> Task to carry out
Copy out all lines from the entries below in which "ports" occurs.

> Saved entries
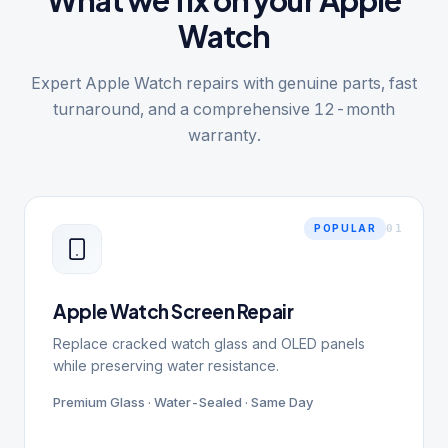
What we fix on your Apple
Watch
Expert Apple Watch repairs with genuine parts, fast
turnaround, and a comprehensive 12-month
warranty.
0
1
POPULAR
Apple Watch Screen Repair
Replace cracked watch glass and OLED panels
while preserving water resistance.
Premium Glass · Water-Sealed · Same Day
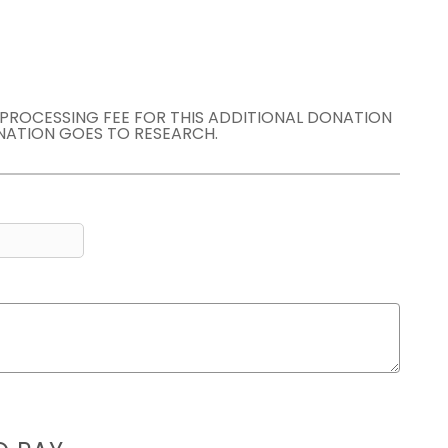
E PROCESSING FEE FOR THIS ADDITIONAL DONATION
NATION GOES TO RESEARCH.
---
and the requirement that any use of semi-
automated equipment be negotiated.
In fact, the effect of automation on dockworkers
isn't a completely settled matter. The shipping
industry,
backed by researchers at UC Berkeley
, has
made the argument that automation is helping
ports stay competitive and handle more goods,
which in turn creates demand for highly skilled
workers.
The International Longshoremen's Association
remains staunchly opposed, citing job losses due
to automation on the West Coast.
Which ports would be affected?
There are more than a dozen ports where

> Answer below
ports stay competitive and handle more goods,
Which ports would be affected?
There are more than a dozen ports where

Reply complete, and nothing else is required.